[Records from a data source]
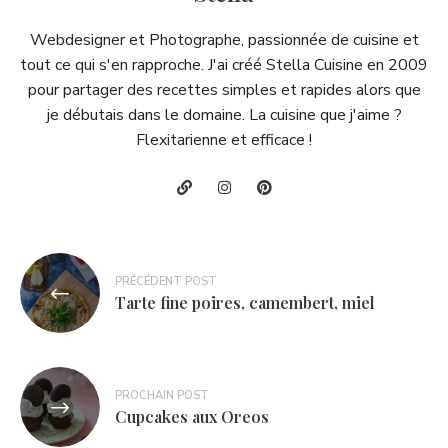
Webdesigner et Photographe, passionnée de cuisine et
tout ce qui s'en rapproche. J'ai créé Stella Cuisine en 2009
pour partager des recettes simples et rapides alors que
je débutais dans le domaine. La cuisine que j'aime ?
Flexitarienne et efficace !
Navigation
PRÉCÉDENT POST
de
Tarte fine poires, camembert, miel
l’article
PROCHAIN POST
Cupcakes aux Oreos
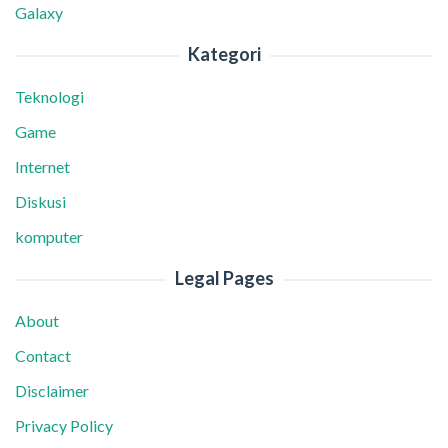
Galaxy
Kategori
Teknologi
Game
Internet
Diskusi
komputer
Legal Pages
About
Contact
Disclaimer
Privacy Policy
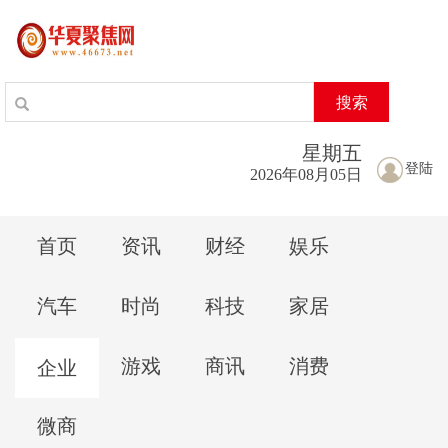
搜索
星期
五
登陆
2026年08月05日
首页
资讯
财经
娱乐
汽车
时尚
科技
家居
游戏
商讯
消费
企业
微商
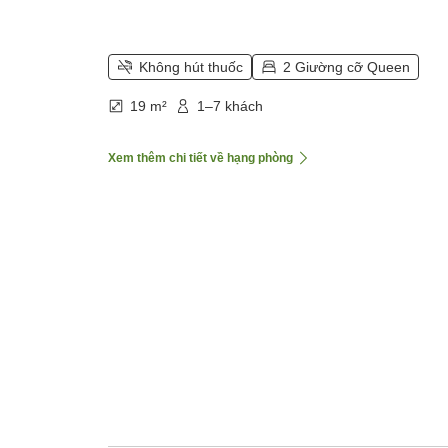
Không hút thuốc
2 Giường cỡ Queen
19 m²
1–7 khách
Xem thêm chi tiết về hạng phòng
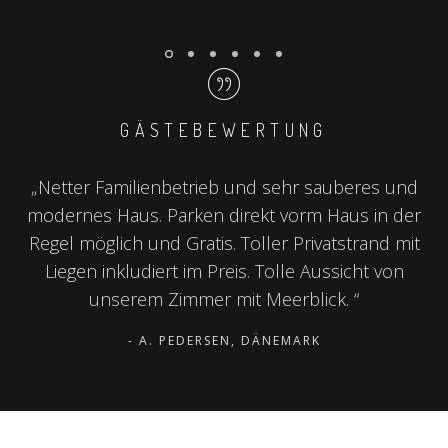
GÄSTEBEWERTUNG
„Netter Familienbetrieb und sehr sauberes und
modernes Haus. Parken direkt vorm Haus in der
Regel möglich und Gratis. Toller Privatstrand mit
Liegen inkludiert im Preis. Tolle Aussicht von
unserem Zimmer mit Meerblick. “
- A. PEDERSEN, DÄNEMARK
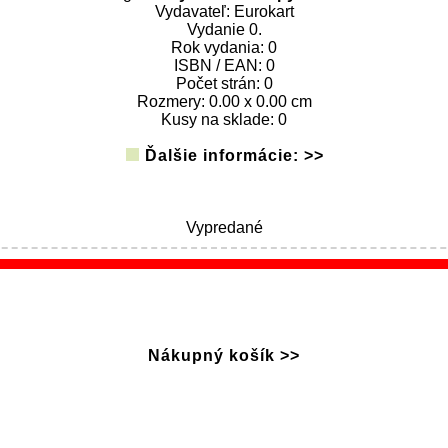
Vydavateľ: Eurokart
Vydanie 0.
Rok vydania: 0
ISBN / EAN: 0
Počet strán: 0
Rozmery: 0.00 x 0.00 cm
Kusy na sklade: 0
Ďalšie informácie: >>
Vypredané
Nákupný košík >>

• Work to complete:
Take the entries above and copy exactly the lines starting at the one with "2026年08月05日" and ending at the one with "modernes Haus. Parken direkt vorm Haus in der"; nothing outside that span, and no pictures.

• Response to this task:
2026年08月05日
首页
资讯
财经
娱乐
汽车
时尚
科技
家居
游戏
商讯
消费
企业
微商
Không hút thuốc
2 Giường cỡ Queen
19 m²
1–7 khách
Xem thêm chi tiết về hạng phòng
GÄSTEBEWERTUNG
„Netter Familienbetrieb und sehr sauberes und
modernes Haus. Parken direkt vorm Haus in der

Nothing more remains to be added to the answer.